Chen Min, Xie Yang, Story Michael
Center of Statistical Genomics and Proteomics, Department of Epidemiology and Public Health, Yale University, New Haven, U.S.A.
Commun Stat Theory Methods. 2011 Sep 1;40(17):3055-3069. doi: 10.1080/03610921003797753.

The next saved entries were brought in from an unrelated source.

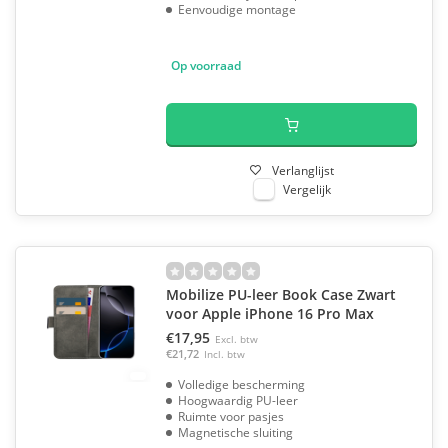
Eenvoudige montage
Op voorraad
Verlanglijst
Vergelijk
Mobilize PU-leer Book Case Zwart
voor Apple iPhone 16 Pro Max
€17,95
Excl. btw
€21,72
Incl. btw
Volledige bescherming
Hoogwaardig PU-leer
Ruimte voor pasjes
Magnetische sluiting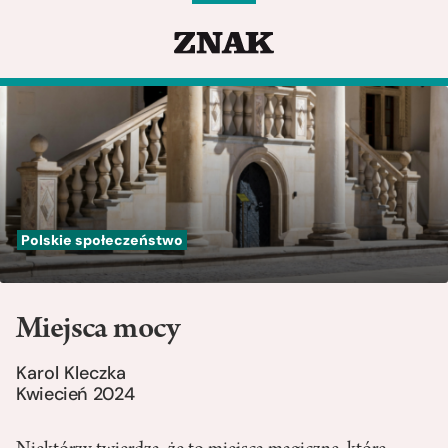
Polskie społeczeństwo
Miejsca mocy
Karol Kleczka
Kwiecień 2024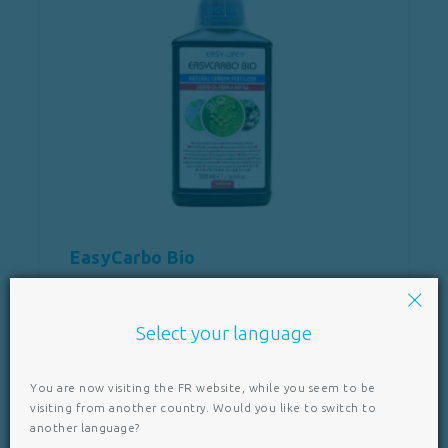
EasyCarbo Bio
Eau douce
Select your language
You are now visiting the FR website, while you seem to be
visiting from another country. Would you like to switch to
another language?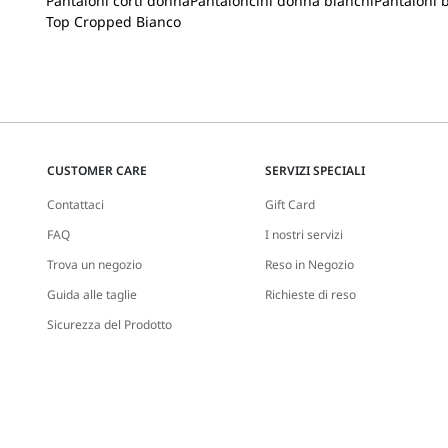
Pantaloni corti donna
Pantaloncini donna bianchi
Pantaloni 
Top Cropped Bianco
CUSTOMER CARE
SERVIZI SPECIALI
Contattaci
Gift Card
FAQ
I nostri servizi
Trova un negozio
Reso in Negozio
Guida alle taglie
Richieste di reso
Sicurezza del Prodotto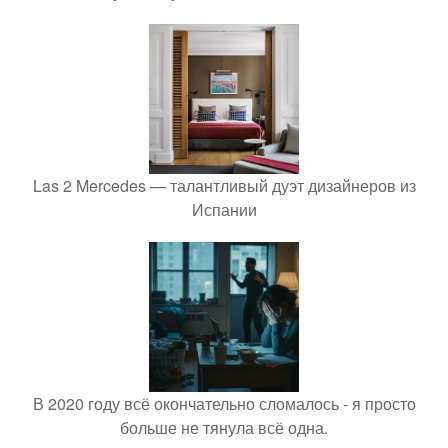
Las 2 Mercedes — талантливый дуэт дизайнеров из
Испании
В 2020 году всё окончательно сломалось - я просто
больше не тянула всё одна.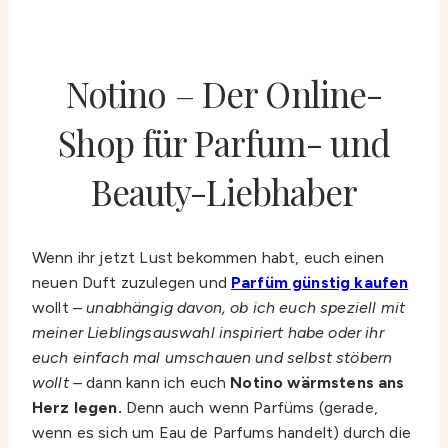
Notino – Der Online-
Shop für Parfum- und
Beauty-Liebhaber
Wenn ihr jetzt Lust bekommen habt, euch einen
neuen Duft zuzulegen und
Parfüm günstig kaufen
wollt
– unabhängig davon, ob ich euch speziell mit
meiner Lieblingsauswahl inspiriert habe oder ihr
euch einfach mal umschauen und selbst stöbern
wollt –
dann kann ich euch
Notino wärmstens ans
Herz legen.
Denn auch wenn Parfüms (gerade,
wenn es sich um Eau de Parfums handelt) durch die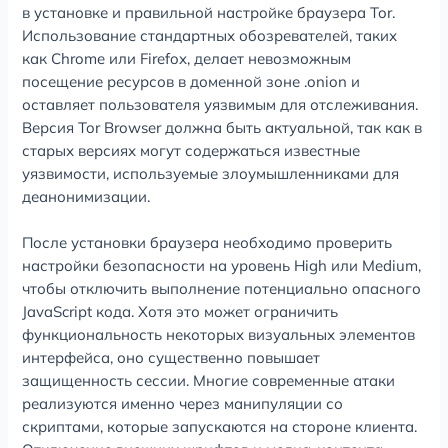
в установке и правильной настройке браузера Tor.
Использование стандартных обозревателей, таких
как Chrome или Firefox, делает невозможным
посещение ресурсов в доменной зоне .onion и
оставляет пользователя уязвимым для отслеживания.
Версия Tor Browser должна быть актуальной, так как в
старых версиях могут содержаться известные
уязвимости, используемые злоумышленниками для
деанонимизации.
После установки браузера необходимо проверить
настройки безопасности на уровень High или Medium,
чтобы отключить выполнение потенциально опасного
JavaScript кода. Хотя это может ограничить
функциональность некоторых визуальных элементов
интерфейса, оно существенно повышает
защищенность сессии. Многие современные атаки
реализуются именно через манипуляции со
скриптами, которые запускаются на стороне клиента.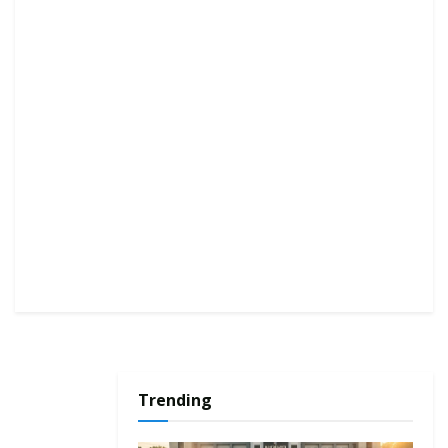
Trending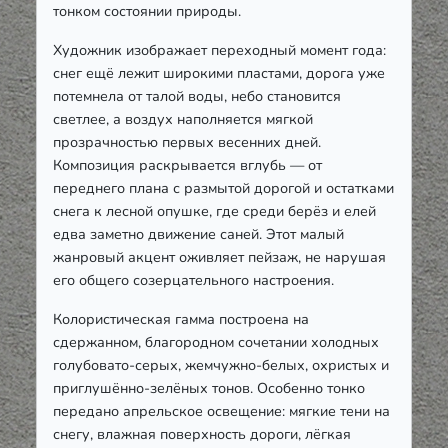
тонком состоянии природы.
Художник изображает переходный момент года:
снег ещё лежит широкими пластами, дорога уже
потемнела от талой воды, небо становится
светлее, а воздух наполняется мягкой
прозрачностью первых весенних дней.
Композиция раскрывается вглубь — от
переднего плана с размытой дорогой и остатками
снега к лесной опушке, где среди берёз и елей
едва заметно движение саней. Этот малый
жанровый акцент оживляет пейзаж, не нарушая
его общего созерцательного настроения.
Колористическая гамма построена на
сдержанном, благородном сочетании холодных
голубовато-серых, жемчужно-белых, охристых и
приглушённо-зелёных тонов. Особенно тонко
передано апрельское освещение: мягкие тени на
снегу, влажная поверхность дороги, лёгкая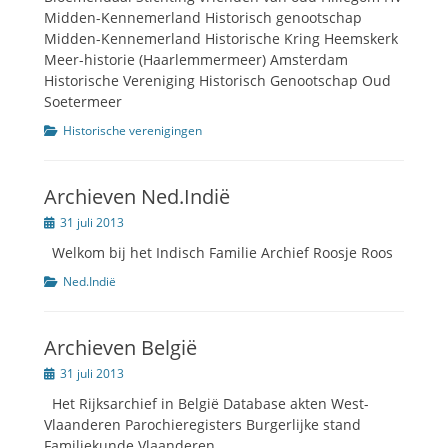
Midden-Kennemerland Historisch genootschap
Midden-Kennemerland Historische Kring Heemskerk
Meer-historie (Haarlemmermeer) Amsterdam
Historische Vereniging Historisch Genootschap Oud
Soetermeer
Categorien
Historische verenigingen
Archieven Ned.Indië
Geplaatst
31 juli 2013
op
Welkom bij het Indisch Familie Archief Roosje Roos
Categorien
Ned.Indië
Archieven België
Geplaatst
31 juli 2013
op
Het Rijksarchief in België Database akten West-
Vlaanderen Parochieregisters Burgerlijke stand
Familiekunde Vlaanderen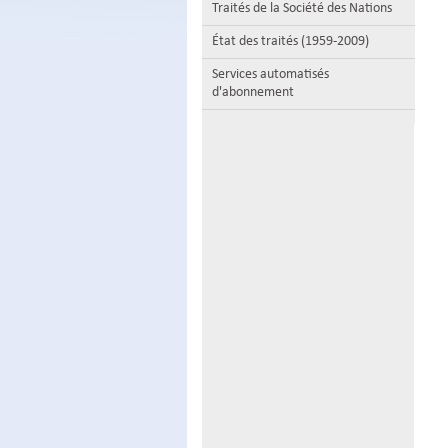
Traités de la Société des Nations
État des traités (1959-2009)
Services automatisés
d'abonnement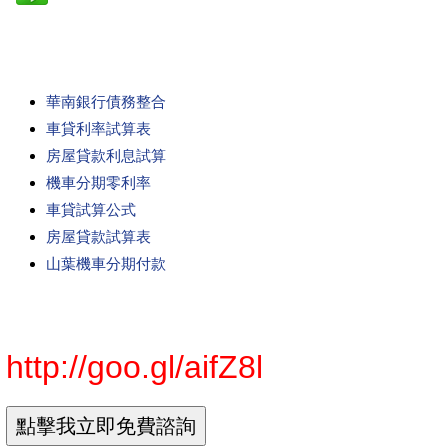
華南銀行債務整合
車貸利率試算表
房屋貸款利息試算
機車分期零利率
車貸試算公式
房屋貸款試算表
山葉機車分期付款
http://goo.gl/aifZ8l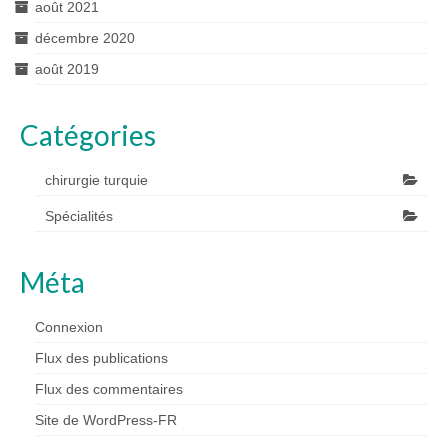
août 2021
décembre 2020
août 2019
Catégories
chirurgie turquie
Spécialités
Méta
Connexion
Flux des publications
Flux des commentaires
Site de WordPress-FR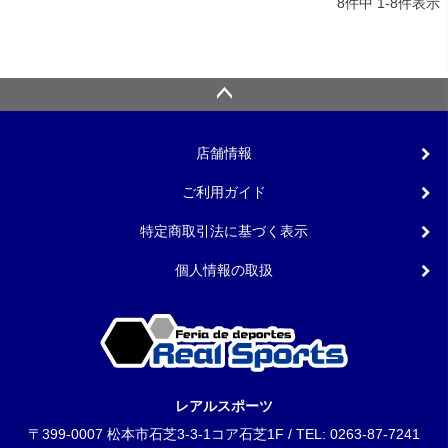
8
件中
1
-
8
件表示
店舗情報
ご利用ガイド
特定商取引法に基づく表示
個人情報の取扱
レアルスポーツ
〒399-0007 松本市石芝3-3-1コア石芝1F / TEL: 0263-87-7241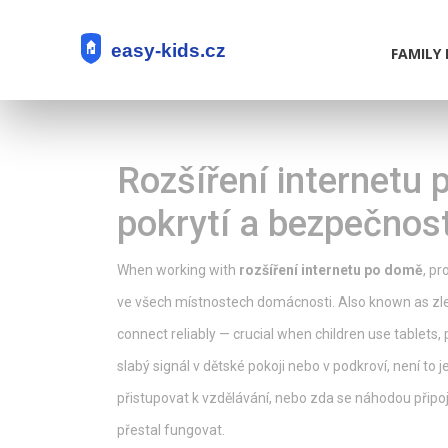
FAMILY 
Rozšíření internetu p
pokrytí a bezpečnost
When working with
rozšíření internetu po domě
,
pro
ve všech místnostech domácnosti
. Also known as
zl
connect reliably — crucial when children use tablets, 
slabý signál v dětské pokoji nebo v podkroví, není to 
přistupovat k vzdělávání, nebo zda se náhodou připo
přestal fungovat.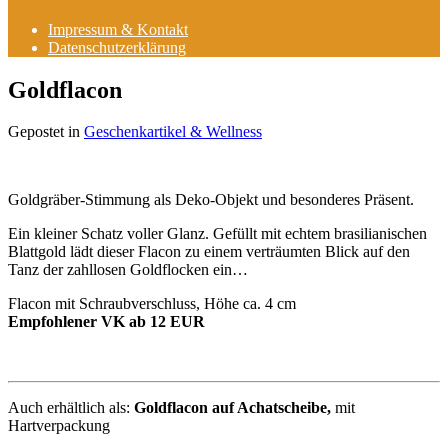
Impressum & Kontakt
Datenschutzerklärung
Goldflacon
Gepostet in
Geschenkartikel & Wellness
Goldgräber-Stimmung als Deko-Objekt und besonderes Präsent.
Ein kleiner Schatz voller Glanz. Gefüllt mit echtem brasilianischen
Blattgold lädt dieser Flacon zu einem verträumten Blick auf den
Tanz der zahllosen Goldflocken ein…
Flacon mit Schraubverschluss, Höhe ca. 4 cm
Empfohlener VK ab 12 EUR
Auch erhältlich als:
Goldflacon auf Achatscheibe,
mit
Hartverpackung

Illumina BeadArrays are becoming an increasingly popular Microarray platform due to its high data quality and relatively low cost. One distinct feature of Illumina BeadArrays is that each array has thousands of negative control bead types containing oligonucleotide sequences that are not specific to any target genes in the genome. This design provides a way of directly estimating the distribution of the background noise. In the literature of background correction for BeadArray data, the information from negative control beads is either ignored, used in a naive way that can lead to a loss in efficiency, or the noise is assumed to be normally distributed. However, we show with real data that the noise can be skewed. In this study we propose an exponential-gamma convolution model for background correction of Illumina BeadArray data. Using both simulated and real data examples, we show that the proposed method can improve the signal estimation and detection of differentially expressed genes when the signal to noise ratio is large and the noise has a skewed distribution.
由于其高数据质量和相对较低的成本,Illumina BeadArrays正成为越来越受欢迎的微阵列平台。Illumina BeadArrays的一个显著特点是,每个阵列都有数千种阴性对照珠类型,包含与基因组中任何目标基因都不特异的寡核苷酸序列。这种设计提供了一种直接估计背景噪声分布的方法。在BeadArray数据的背景校正文献中,来自阴性对照珠的信息要么被忽略,要么以一种可能导致效率损失的简单方式使用,或者假设噪声呈正态分布。然而,我们用实际数据表明,噪声可能是有偏的。在本研究中,我们提出了一种指数-伽马卷积模型用于Illumina BeadArray数据的背景校正。通过模拟和实际数据示例,我们表明,当信噪比大且噪声有偏分布时,所提出的方法可以改善信号估计和差异表达基因的检测。